If anyone reading this has gone to a part-time schedule, I’d love your tips for making sure that it feels fair for all involved.
38 thoughts on “Thinking of going part-time? Some questions to ask (and boundaries to draw)”
Another important consideration is the kind of child care you can afford while working part time, especially when you have young children. I consult, teach online, write and blog from home. I work out child care for my youngest by help from my family, paying for a babysitter once a week, and using the childcare at my gym while doing work reading on the treadmill or bicycle. Paying for more consistent child care 3 or 4 days a week would take a significant chunk out of the income I gain through these endeavors. None the less, I do have a flexible schedule, and I enjoy being around for my children at this age.
I appreciated this because I used the same logic to NOT work part time after having two kids. Would I love to work 30 hours instead of 50? Yes. But I am a knowledge worker, where my outcome is how well I can pursuade others to buy our business. That does not have a 1 to 1 correlation to the time I put in, though directionally, of course there’s a positive correlation. Going part time in a job like mine, in most cases, won’t really be useful, because I would spend a lot of my non-working hours still thinking about work.
Some thoughts from someone who doesn’t have children (yet) but has been thinking about this for several years:
*I would also factor in the loss of health insurance (if yours is better and costs less); the loss of retirement savings if your company contributes; and the loss of paid vacation and sick time.
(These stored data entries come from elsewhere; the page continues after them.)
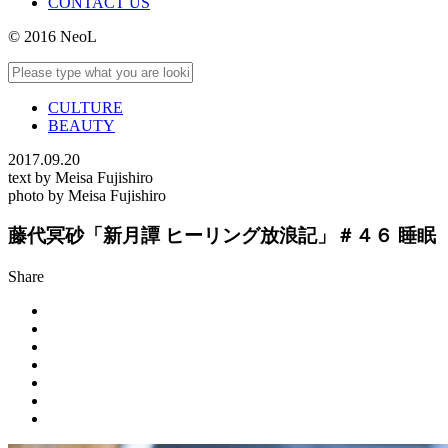
CONTACT US
© 2016 NeoL
CULTURE
BEAUTY
2017.09.20
text by Meisa Fujishiro
photo by Meisa Fujishiro
藤代冥砂「新月譚 ヒーリング放浪記」＃４６ 睡眠
Share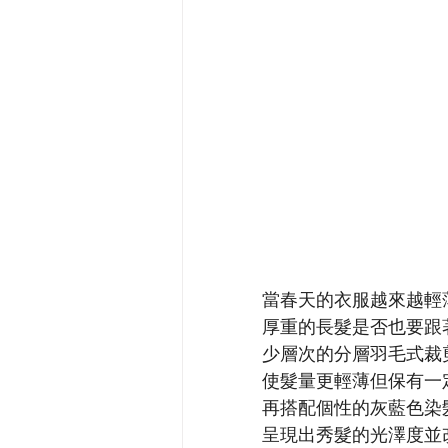
當春天的衣服越來越輕
厚重的長髮是否也要跟著
少層次的分層羽毛式裁
使髮量更輕薄但保有一
再搭配個性的灰藍色染
呈現出秀髮的光澤度並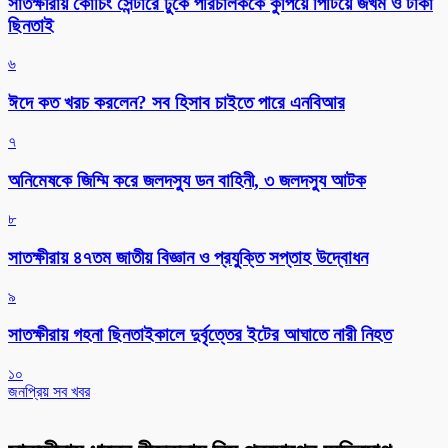
সাতক্ষীরায় কোচিং সেন্টারে ঢুকে পরিচালককে কুপিয়ে পিটিয়ে জখম ও টাকা
ছিনতাই
৬
ঈদে কত খরচ করলেন? সব হিসাব চাইতে পারে এনবিআর
৭
অনিমেষকে জিম্মি করে জলদস্যু ডন বাহিনী, ৩ জলদস্যু আটক
৮
সাতক্ষীরায় ৪৭তম জাতীয় বিজ্ঞান ও প্রযুক্তি সপ্তাহ উদ্বোধন
৯
সাতক্ষীরায় গহনা ছিনতাইকালে দুর্বৃত্তের ইটের আঘাতে নারী নিহত
১০
জনপ্রিয় সব খবর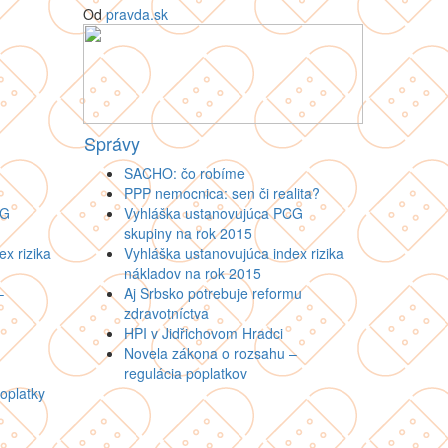
Od
pravda.sk
Správy
SACHO: čo robíme
PPP nemocnica: sen či realita?
CG
Vyhláška ustanovujúca PCG
skupiny na rok 2015
x rizika
Vyhláška ustanovujúca index rizika
nákladov na rok 2015
–
Aj Srbsko potrebuje reformu
zdravotníctva
HPI v Jidřichovom Hradci
Novela zákona o rozsahu –
regulácia poplatkov
oplatky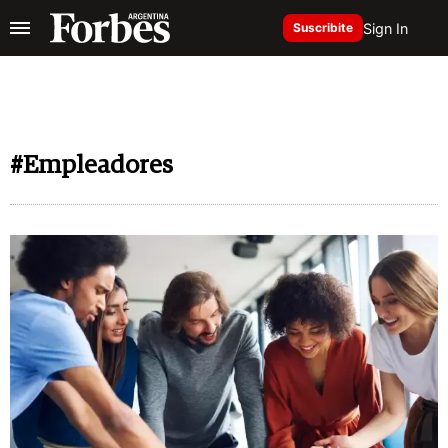
Sign In
Suscribite
#Empleadores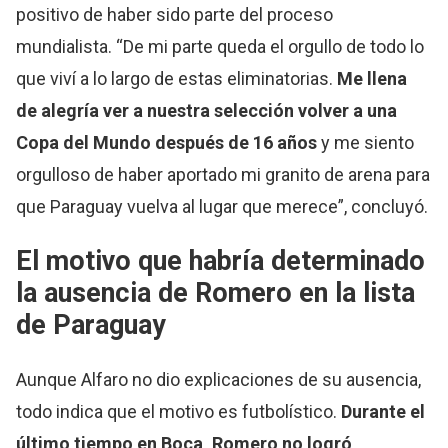
positivo de haber sido parte del proceso
mundialista. “De mi parte queda el orgullo de todo lo
que viví a lo largo de estas eliminatorias.
Me llena
de alegría ver a nuestra selección volver a una
Copa del Mundo después de 16 años
y me siento
orgulloso de haber aportado mi granito de arena para
que Paraguay vuelva al lugar que merece”, concluyó.
El motivo que habría determinado
la ausencia de Romero en la lista
de Paraguay
Aunque Alfaro no dio explicaciones de su ausencia,
todo indica que el motivo es futbolístico.
Durante el
último tiempo en Boca, Romero no logró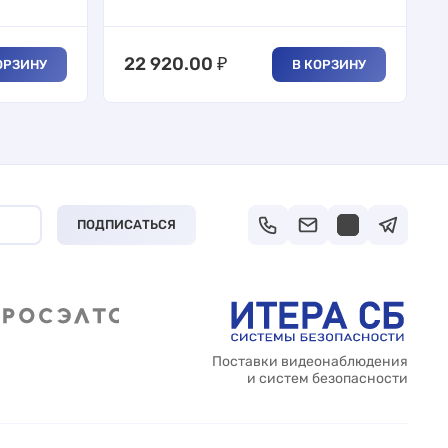
22 920.00
₽
ОРЗИНУ
В КОРЗИНУ
ПОДПИСАТЬСЯ
Поставки видеонаблюдения
и систем безопасности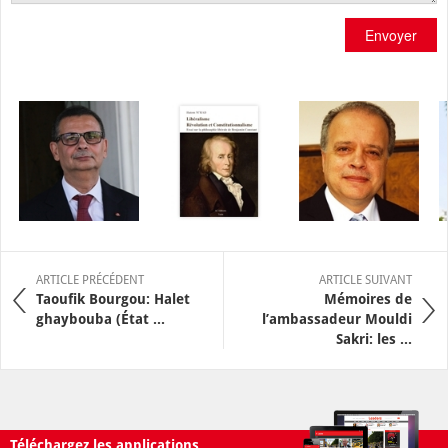
Envoyer
ARTICLE PRÉCÉDENT
ARTICLE SUIVANT
Taoufik Bourgou: Halet
Mémoires de
ghaybouba (État ...
l’ambassadeur Mouldi
Sakri: les ...
Téléchargez les applications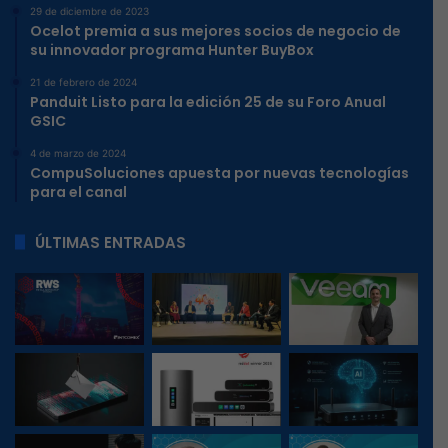
29 de diciembre de 2023
Ocelot premia a sus mejores socios de negocio de
su innovador programa Hunter BuyBox
21 de febrero de 2024
Panduit Listo para la edición 25 de su Foro Anual
GSIC
4 de marzo de 2024
CompuSoluciones apuesta por nuevas tecnologías
para el canal
ÚLTIMAS ENTRADAS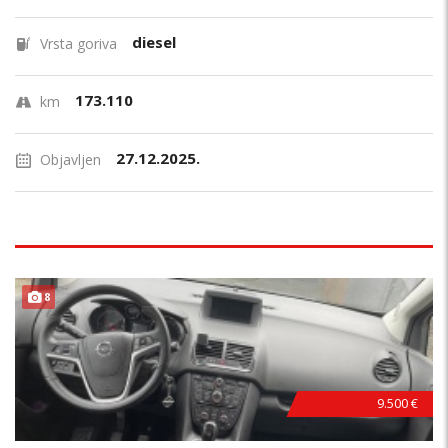
diesel
Vrsta goriva
173.110
km
27.12.2025.
Objavljen
8
9.500 €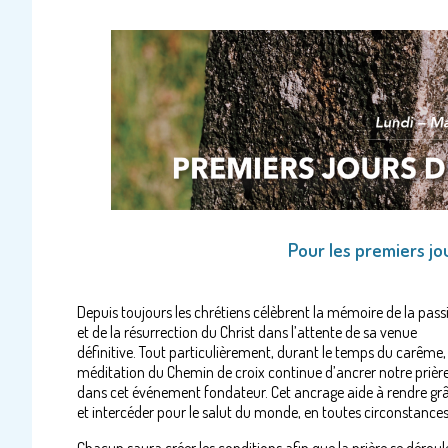
Pour les premiers jo
Depuis toujours les chrétiens célèbrent la mémoire de la pass
et de la résurrection du Christ dans l’attente de sa venue
définitive. Tout particulièrement, durant le temps du carême,
méditation du Chemin de croix continue d’ancrer notre prièr
dans cet événement fondateur. Cet ancrage aide à rendre gr
et intercéder pour le salut du monde, en toutes circonstances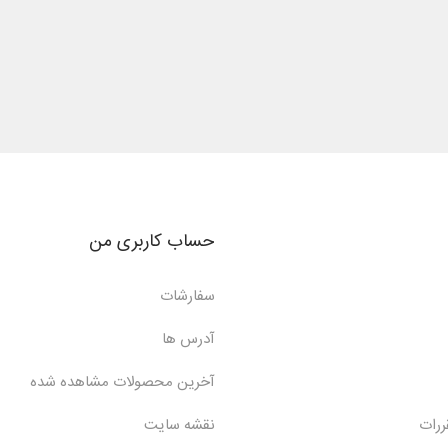
حساب کاربری من
سفارشات
آدرس ها
آخرین محصولات مشاهده شده
ررات
نقشه سایت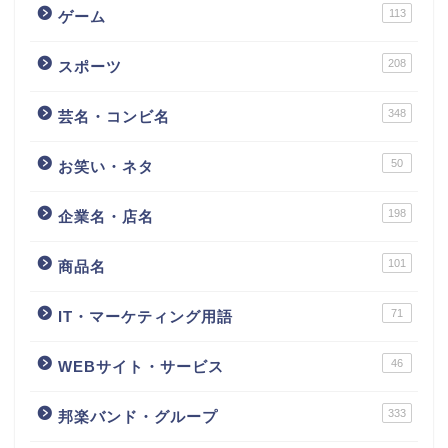
113
ゲーム
208
スポーツ
348
芸名・コンビ名
50
お笑い・ネタ
198
企業名・店名
101
商品名
71
IT・マーケティング用語
46
WEBサイト・サービス
333
邦楽バンド・グループ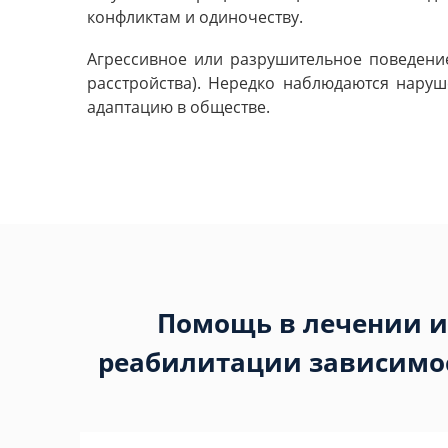
конфликтам и одиночеству.
Агрессивное или разрушительное поведени
расстройства). Нередко наблюдаются нару
адаптацию в обществе.
Помощь в лечении и
реабилитации зависимо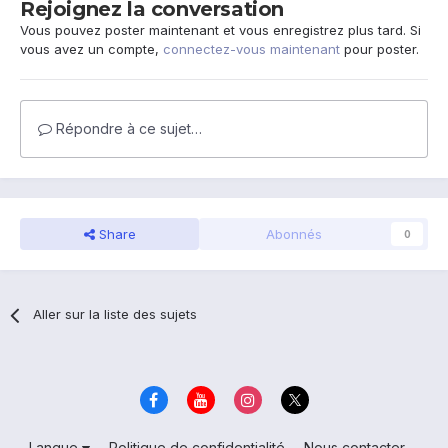
Rejoignez la conversation
Vous pouvez poster maintenant et vous enregistrez plus tard. Si
vous avez un compte,
connectez-vous maintenant
pour poster.
Répondre à ce sujet…
Share
Abonnés
0
Aller sur la liste des sujets
Langue
Politique de confidentialité
Nous contacter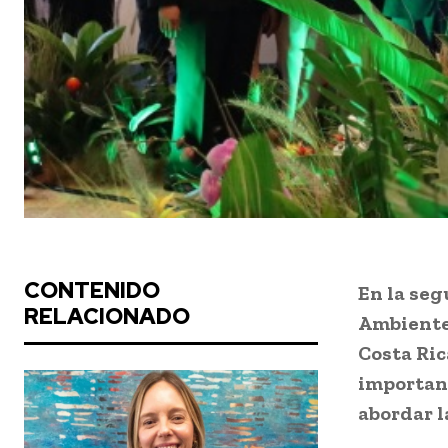
CONTENIDO
En la seg
RELACIONADO
Ambiente 
Costa Ric
importanc
abordar la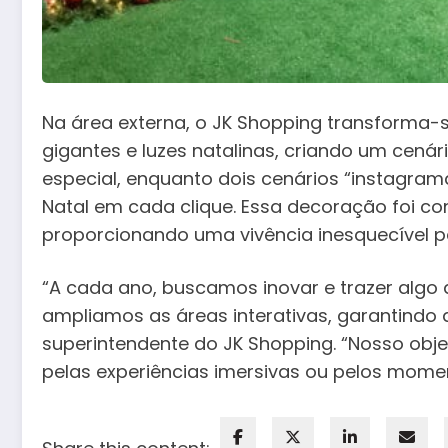
Na área externa, o JK Shopping transforma
gigantes e luzes natalinas, criando um cená
especial, enquanto dois cenários “instagra
Natal em cada clique. Essa decoração foi c
proporcionando uma vivência inesquecível p
“A cada ano, buscamos inovar e trazer algo a
ampliamos as áreas interativas, garantindo di
superintendente do JK Shopping. “Nosso obj
pelas experiências imersivas ou pelos momen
*It does depend on the job, but I actually think working full time in my field (public libraries) is more flexible than being a part time person. I work fewer evening and weekend hours as a full time person than I would if I went part time. Also, with paid sick time and vacation time, I don’t have to worry as much about scheduling doctor’s appointments and vacation because it’s easier for me to get coverage for the times I’m on the desk and the expectation is that I will need some time for things like that because I’m there forty hours a week.
*While I don’t have kids yet, I’ve seen both full and part time staff members who do, and it seems easier for the full time person to change her schedule around. Partly this is because of the nature of our jobs and the full time staff are not tied to desks for their entire shifts the way the part time staff often are.
Just some thoughts!
@Caitlin – you bring up an interesting point about full timers having priority over part-timers in terms of scheduling. In some organizations, there really is a hierarchy.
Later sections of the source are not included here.